The Power of Model Merging: Creating State-of-the-Art Language Models on a Budget
Developing massive language models with trillions of parameters, has led to remarkable breakthroughs in natural language processing. But training these behemoth models comes with an equally massive price tag, putting them out of reach for all but the most well-resourced organizations.
However, an emerging technique called model merging is now enabling researchers to create highly capable models by combining the knowledge and abilities of multiple smaller models — at a fraction of the computational cost. By strategically blending specialized models, the resulting unified model can match or even exceed the performance of models orders of magnitude larger.
A prime example comes from a study by Xiaoding Lu et al., which found that blending just three language models in the 6B-13B parameter range could rival the 175B+ parameter GPT-3 in both in-domain and out-of-domain tasks. This blended model achieved its impressive results while being 24 times more computationally efficient in inference speed compared to GPT-3 [1].
But figuring out the optimal way to combine different models is a complex challenge. That’s where evolutionary algorithms come in. Researchers at Sakana AI in Tokyo have pioneered a novel evolutionary approach that can automatically discover the best recipes for merging diverse open-source models.
Evolutionary Optimization Unlocks Powerful Cross-Domain Capabilities
Their method operates in both the parameter space (tuning the weights of individual models) and the data flow space (optimizing the path data takes through the merged model’s layers). Surprisingly, this automated approach can uncover powerful combinations that exceed the performance of any individual model — without requiring extensive additional training data or compute resources [2].
Even more exciting, evolutionary optimization is enabling the creation of models with entirely new cross-domain capabilities by merging models trained on different tasks, languages, and modalities. For example, Sakana AI generated a Japanese language model with strong mathematical reasoning skills by merging a Japanese LLM with an English math model. In another experiment, they created a culturally-aware Japanese vision-language model by combining a Japanese LLM with an English VLM [2].
Remarkably, both of these automatically generated models achieved state-of-the-art results on a variety of Japanese LLM and vision benchmarks, despite not being explicitly trained for those tasks. The Japanese math model even outperformed some 70B parameter Japanese LLMs while using an order of magnitude fewer parameters. These results underscore the potential for model merging to efficiently imbue foundation models with powerful new abilities.
Open-Source Tools Accelerate Adoption of Model Merging
Recognizing the immense potential of model merging, the open-source community has embraced this new paradigm. Thousands of models have already been merged using open-source tools like MergeKit, a library that makes it easy to combine models using various merging algorithms like SLERP, TIES, and DARE. Many of the top performing models on the Open LLM Leaderboard are now merged models created using MergeKit [3].
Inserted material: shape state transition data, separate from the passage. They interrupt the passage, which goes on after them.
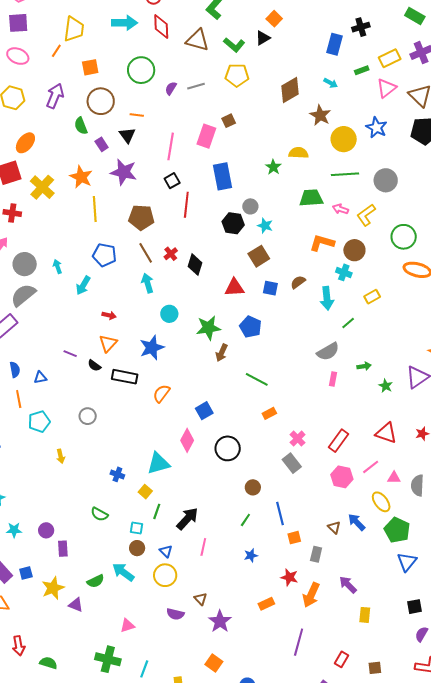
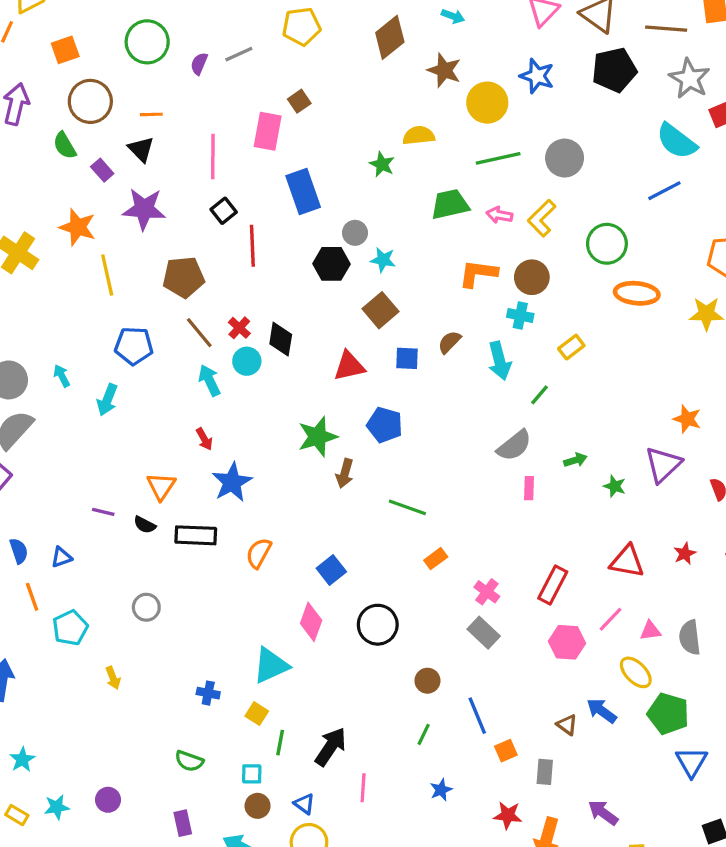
cyan circle: (169, 314) -> (247, 361), moved
red arrow: (109, 315) -> (204, 439), moved, turned 56
purple rectangle: (63, 549) -> (183, 823), moved

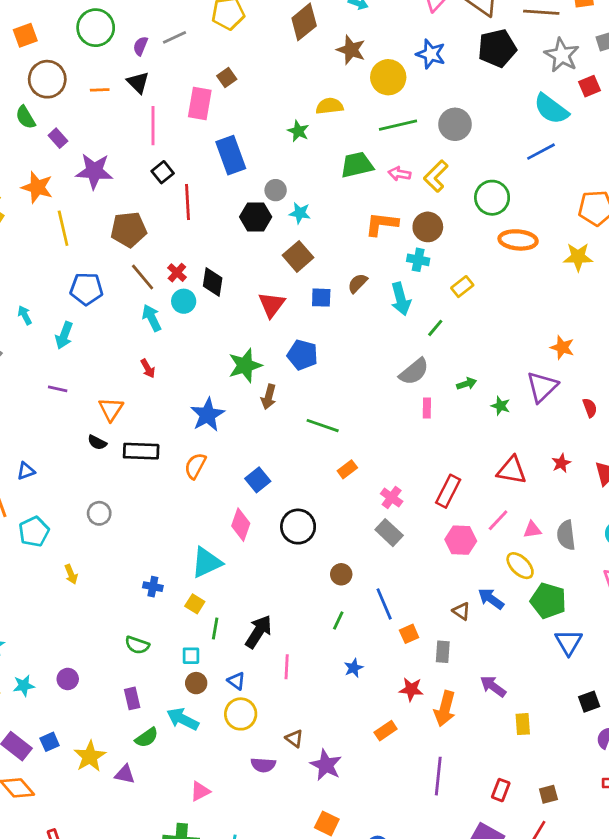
black triangle: (141, 149) -> (138, 82), moved
red triangle: (349, 366) -> (272, 305), turned -40
blue star: (232, 482) -> (207, 415), moved
purple line: (103, 512) -> (58, 389), moved

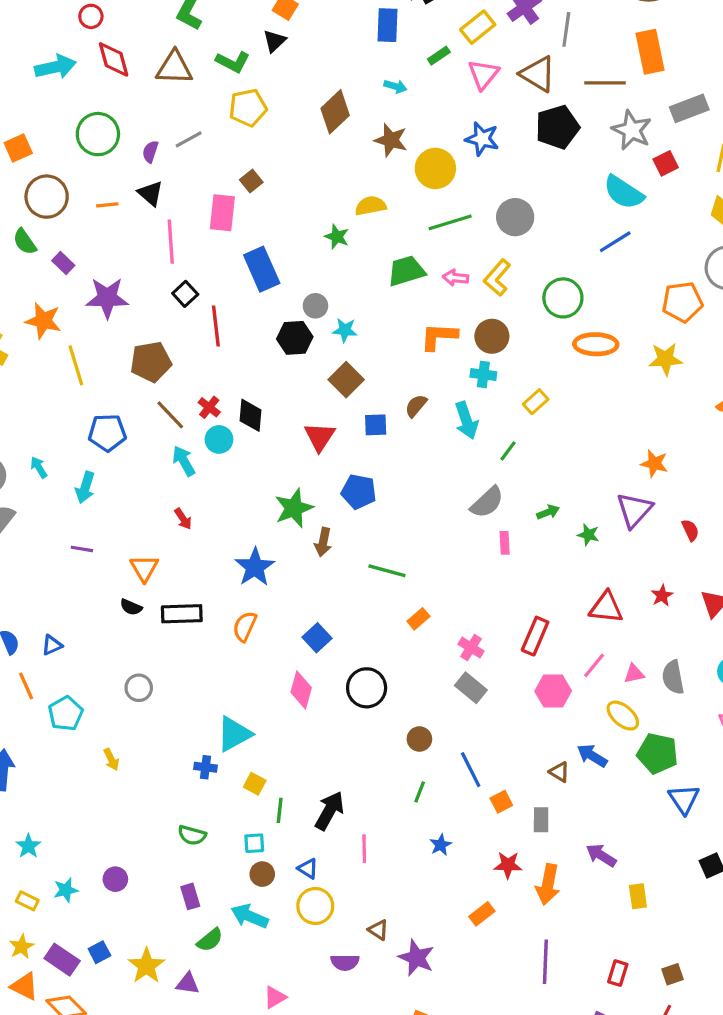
cyan triangle: (206, 562) -> (234, 734), moved

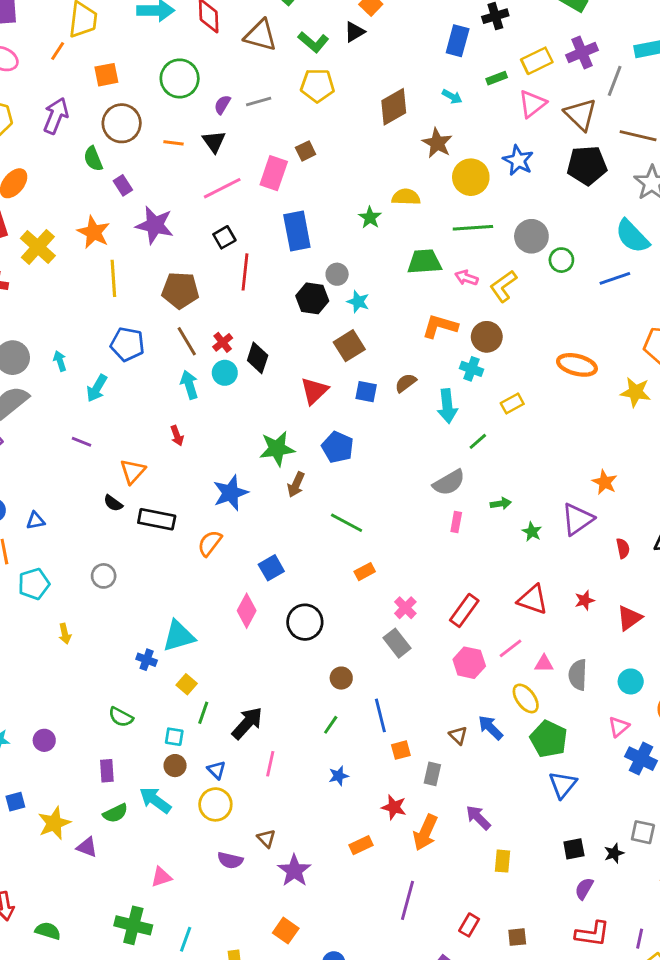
pink line: (171, 242) -> (222, 188), turned 54
green circle: (563, 298) -> (561, 260), moved, size x0.7

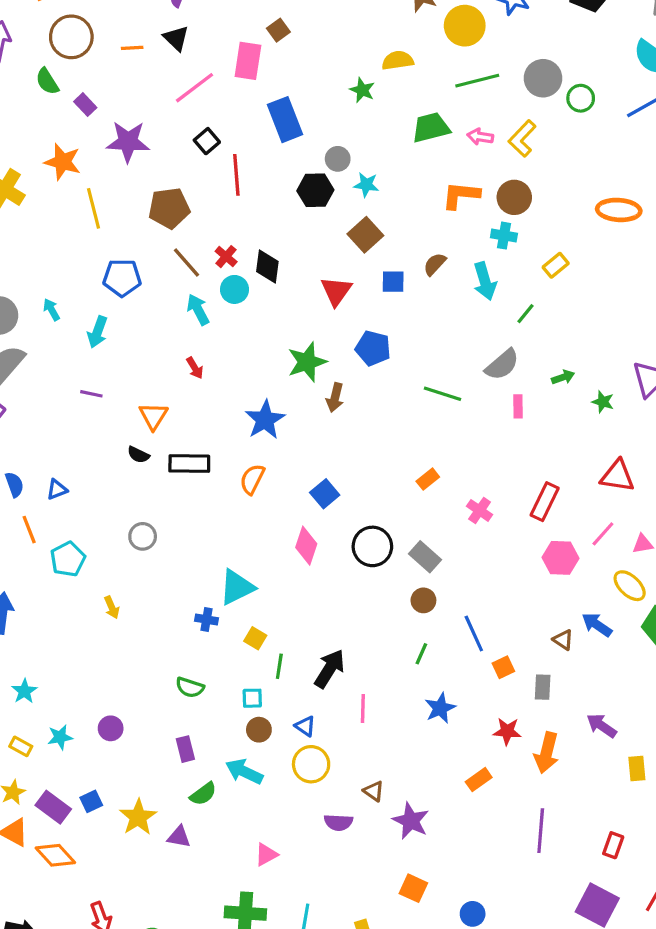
green line: (347, 523) -> (443, 394), moved
gray rectangle: (397, 643) -> (425, 557), moved
blue star: (339, 776) -> (440, 708), size x1.4

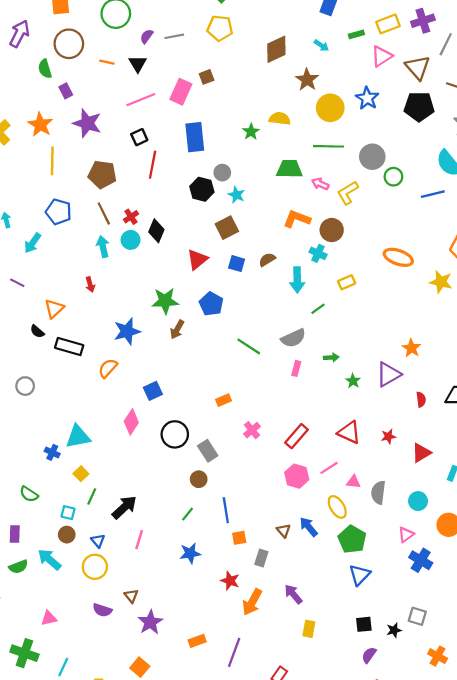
orange rectangle: (479, 780) -> (197, 641), moved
New techniques are also emerging to further optimize the model merging process. For example, the Model Stock method from Dong-Hwan Jang et al. can approximate an optimal merged model using just a few fine-tuned models by leveraging the geometric properties of the weight space [4]. Fine-tuning merged models with direct preference optimization (DPO) has also proven effective for boosting performance [5].
The Future Belongs to Artful Model Blending
As these automated tools and optimization methods continue to advance, model merging is poised to become an increasingly powerful and accessible approach for building state-of-the-art AI models. By harnessing the collective knowledge embedded in the expanding universe of open-source models, even modestly resourced organizations can now punch well above their weight and achieve cutting-edge results.
While developing massive monolithic language models was once the only path to NLP breakthroughs, model merging has changed the game. Expect to see this technique drive many of the most impactful and novel AI advances in the years ahead, as researchers mix and match models in creative new ways. The age of the trillion-parameter model may be giving way to a future defined by artful and efficient model blending.
References:
- Xiaoding Lu et al. “Blending Is All You Need: Cheaper, Better Alternative to Trillion-Parameters LLM.” arXiv preprint arXiv:2401.02994 (2024).
- Takuya Akiba et al. “Evolutionary Optimization of Model Merging Recipes.” arXiv preprint arXiv:2403.13187 (2024).
- Charles Goddard et al. “Arcee’s MergeKit: A Toolkit for Merging Large Language Models.” arXiv preprint arXiv:2403.13257 (2024).
- Dong-Hwan Jang et al. “Model Stock: All we need is just a few fine-tuned models.” arXiv preprint arXiv:2403.19522 (2024).
- Wenqi Glantz. “Exploring mergekit for Model Merge, AutoEval for Model Evaluation, and DPO for Model Fine-tuning.” Towards Data Science (2024).